FIG. 1 is a schematic view of a depth migration model according to the present invention;

FIG. 2 is a structural diagram of a CBAM according to the present invention;

FIG. 3 is a schematic diagram of a channel attention model according to the present invention;

FIG. 4 is a schematic diagram of a spatial attention model according to the present invention;

FIG. 5 is a schematic diagram of the SAR image recognition algorithm structure combining the attention mechanism and the migration model according to the present invention;

fig. 6 is a graph of the recognition rate versus the line of the SAR image under the influence of different degrees of noise.

Detailed Description

The accompanying drawings, which are included to provide a further understanding of the invention and are incorporated in and constitute a part of this specification, illustrate embodiments of the invention and together with the description serve to explain the principles of the invention.

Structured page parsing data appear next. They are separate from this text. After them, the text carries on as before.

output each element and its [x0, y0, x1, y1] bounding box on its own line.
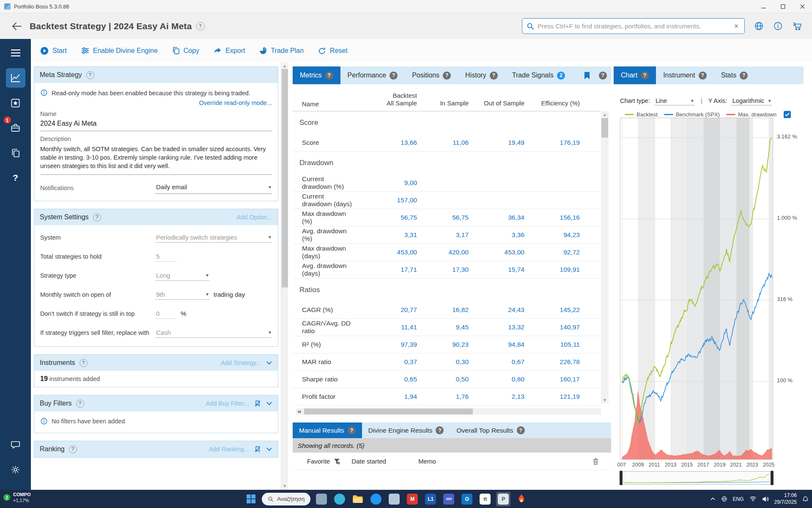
metric-row-sharpe-ratio[interactable]: Sharpe ratio0,650,500,80160,17	[293, 371, 601, 388]
stocks-widget[interactable]: 2 COMPO +1,17%	[3, 491, 31, 504]
add-buy-filter-link[interactable]: Add Buy Filter...	[206, 400, 249, 407]
scrollbar-thumb[interactable]	[304, 409, 473, 414]
folder-icon[interactable]	[351, 492, 365, 506]
chart-range-scrubber[interactable]	[620, 471, 773, 485]
help-icon[interactable]: ?	[69, 445, 77, 453]
chevron-down-icon[interactable]	[266, 401, 272, 406]
sidebar-item-feedback[interactable]	[6, 435, 25, 454]
tiktok-icon[interactable]: tt	[478, 492, 492, 506]
m365-icon[interactable]: 365	[442, 492, 456, 506]
app-gray-icon[interactable]	[387, 492, 401, 506]
start-button[interactable]	[244, 492, 258, 506]
metrics-tab-performance[interactable]: Performance?	[340, 66, 405, 84]
help-icon[interactable]: ?	[699, 72, 707, 80]
toolbar-enable-divine-engine-button[interactable]: Enable Divine Engine	[81, 47, 158, 55]
bookmark-icon[interactable]	[579, 66, 595, 84]
chevron-down-icon[interactable]	[266, 361, 272, 365]
globe-icon[interactable]	[754, 21, 764, 31]
help-icon[interactable]: ?	[436, 426, 444, 434]
sidebar-item-duplicates[interactable]	[6, 143, 25, 163]
add-strategy-link[interactable]: Add Strategy...	[221, 359, 261, 366]
description-field[interactable]: Monthly switch, all SOTM strategies. Can…	[40, 145, 272, 175]
metric-row-cagr[interactable]: CAGR (%)20,7716,8224,43145,22	[293, 301, 601, 319]
help-icon[interactable]: ?	[390, 72, 398, 80]
metric-row-r[interactable]: R² (%)97,3990,2394,84105,11	[293, 336, 601, 353]
metrics-vscrollbar[interactable]: ▲ ▼	[601, 111, 609, 403]
chart-tab-chart[interactable]: Chart?	[614, 66, 656, 84]
y-axis-select[interactable]: Logarithmic ▾	[731, 97, 772, 105]
wifi-icon[interactable]	[749, 496, 757, 502]
metric-row-avg-drawdown[interactable]: Avg. drawdown (%)3,313,173,3694,23	[293, 226, 601, 244]
help-icon[interactable]: ?	[348, 426, 356, 434]
chart-tab-instrument[interactable]: Instrument?	[656, 66, 714, 84]
override-readonly-link[interactable]: Override read-only mode...	[199, 99, 272, 106]
metric-row-mar-ratio[interactable]: MAR ratio0,370,300,67226,78	[293, 353, 601, 371]
docs-icon[interactable]: L1	[423, 492, 438, 506]
clock[interactable]: 17:06 29/7/2025	[774, 492, 797, 505]
name-field[interactable]: 2024 Easy Ai Meta	[40, 120, 272, 131]
results-tab-divine-engine-results[interactable]: Divine Engine Results?	[362, 422, 450, 438]
help-icon[interactable]: ?	[76, 400, 84, 408]
metric-row-max-drawdown-days[interactable]: Max drawdown (days)453,00420,00453,0092,…	[293, 244, 601, 261]
metric-row-score[interactable]: Score13,6611,0619,49176,19	[293, 134, 601, 152]
help-icon[interactable]: ?	[80, 359, 88, 367]
metrics-tab-metrics[interactable]: Metrics?	[293, 66, 340, 84]
toolbar-copy-button[interactable]: Copy	[172, 47, 199, 55]
close-button[interactable]	[793, 0, 812, 13]
results-tab-manual-results[interactable]: Manual Results?	[293, 422, 362, 438]
notifications-select[interactable]: Daily email ▾	[155, 182, 272, 194]
scroll-down-arrow[interactable]: ▼	[601, 397, 609, 403]
back-button[interactable]	[9, 19, 24, 33]
mail-icon[interactable]: M	[405, 492, 420, 506]
system-select[interactable]: Periodically switch strategies▾	[155, 232, 272, 243]
metrics-tab-positions[interactable]: Positions?	[405, 66, 458, 84]
settings-scrollbar[interactable]: ▲ ▼	[281, 62, 288, 490]
metric-row-current-drawdown[interactable]: Current drawdown (%)9,00	[293, 174, 601, 192]
help-icon[interactable]: ?	[490, 72, 498, 80]
toolbar-trade-plan-button[interactable]: Trade Plan	[259, 47, 304, 55]
scrubber-right-handle[interactable]	[771, 471, 774, 485]
toolbar-export-button[interactable]: Export	[214, 47, 245, 55]
volume-icon[interactable]	[762, 496, 769, 502]
portfolio-boss-icon[interactable]: P	[496, 492, 510, 506]
chart-tab-stats[interactable]: Stats?	[714, 66, 755, 84]
results-tab-overall-top-results[interactable]: Overall Top Results?	[450, 422, 531, 438]
chart-type-select[interactable]: Line ▾	[654, 97, 695, 105]
scrollbar-thumb[interactable]	[601, 118, 608, 138]
page-help-icon[interactable]: ?	[196, 22, 205, 30]
help-icon[interactable]: ?	[595, 66, 611, 84]
metric-row-avg-drawdown-days[interactable]: Avg. drawdown (days)17,7117,3015,74109,9…	[293, 261, 601, 279]
strategy-type-select[interactable]: Long▾	[155, 271, 209, 281]
minimize-button[interactable]	[754, 0, 773, 13]
don-t-switch-if-strategy-is-still-in-top-input[interactable]: 0	[155, 309, 176, 319]
file-explorer-icon[interactable]	[314, 492, 329, 506]
notifications-icon[interactable]	[802, 496, 809, 502]
sidebar-item-strategies[interactable]	[6, 93, 25, 113]
help-icon[interactable]: ?	[86, 71, 94, 79]
global-search[interactable]: ×	[522, 18, 745, 34]
metric-row-cagr-avg-dd-ratio[interactable]: CAGR/√Avg. DD ratio11,419,4513,32140,97	[293, 319, 601, 336]
sidebar-item-backtest[interactable]	[6, 68, 25, 88]
add-ranking-link[interactable]: Add Ranking...	[209, 446, 249, 453]
edge-browser-icon[interactable]	[332, 492, 347, 506]
scrubber-left-handle[interactable]	[620, 471, 623, 485]
scrollbar-thumb[interactable]	[282, 69, 288, 287]
metric-row-max-drawdown[interactable]: Max drawdown (%)56,7556,7536,34156,16	[293, 209, 601, 226]
delete-icon[interactable]	[592, 458, 599, 465]
if-strategy-triggers-sell-filter-replace-with-select[interactable]: Cash▾	[155, 328, 272, 338]
help-icon[interactable]: ?	[93, 213, 101, 221]
bookmark-slash-icon[interactable]	[254, 400, 261, 407]
search-clear-icon[interactable]: ×	[732, 22, 740, 30]
help-icon[interactable]: ?	[740, 72, 748, 80]
help-icon[interactable]: ?	[517, 426, 525, 434]
scroll-right-arrow[interactable]: ▶	[296, 409, 303, 414]
chevron-up-icon[interactable]	[710, 497, 716, 501]
maximize-button[interactable]	[773, 0, 793, 13]
max-drawdown-checkbox[interactable]	[784, 111, 791, 118]
filter-funnel-icon[interactable]	[333, 458, 340, 465]
help-icon[interactable]: ?	[443, 72, 451, 80]
cart-icon[interactable]	[792, 21, 803, 31]
toolbar-reset-button[interactable]: Reset	[318, 47, 348, 55]
info-icon[interactable]	[773, 21, 783, 31]
scroll-up-arrow[interactable]: ▲	[281, 63, 288, 69]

Referring to fig. 1-6, a preferred embodiment of the present invention, a method for target recognition of SAR images by combining transfer learning and attention mechanism, the method comprises the following steps:

s2, inputting the obtained convolution characteristic diagram into an attention mechanism for focusing to obtain a primary focusing characteristic diagram, wherein the attention mechanism is used for filtering out interest points from a large amount of digital image information, selectively screening out important information and focusing to further improve the performance;

s3, inputting the initial focusing feature map into the fine-tuned residual error network to obtain a weight feature map, wherein the residual error network is formed by utilizing a depth convolution network to complete an end-to-end target identification task and then combining a depth migration learning method, a weight model trained on a known data set by the residual error network is migrated into the SAR image identification work, the SAR image identification model training time is accelerated, and the identification efficiency is improved;

and S5, inputting the focused target identification feature map containing the weight into a subsequent convolutional layer for classification to obtain a target identification result.

Specifically, the adopted migration model is a model obtained by training an ImageNet data set, the attention mechanism method is adopted for channel attention and space attention, and training is carried out by combining the attention mechanism under the condition that an original deep convolution network structure is not changed; the functional block diagram of the ATR algorithm of SAR with a combination of deep migration learning and attention mechanism is shown in fig. 5.

As a preferred embodiment of the present invention, it may also have the following additional technical features:

in this embodiment, the deep migration learning method in S3 is fine tuning of a deep network, and a weight model trained on an ImageNet data set by a residual error network is migrated to an SAR image recognition work.

In this embodiment, the attention mechanism in S2 is a hybrid attention module, and the operation method of the hybrid attention module is a combination of a channel attention mechanism and a spatial attention mechanism.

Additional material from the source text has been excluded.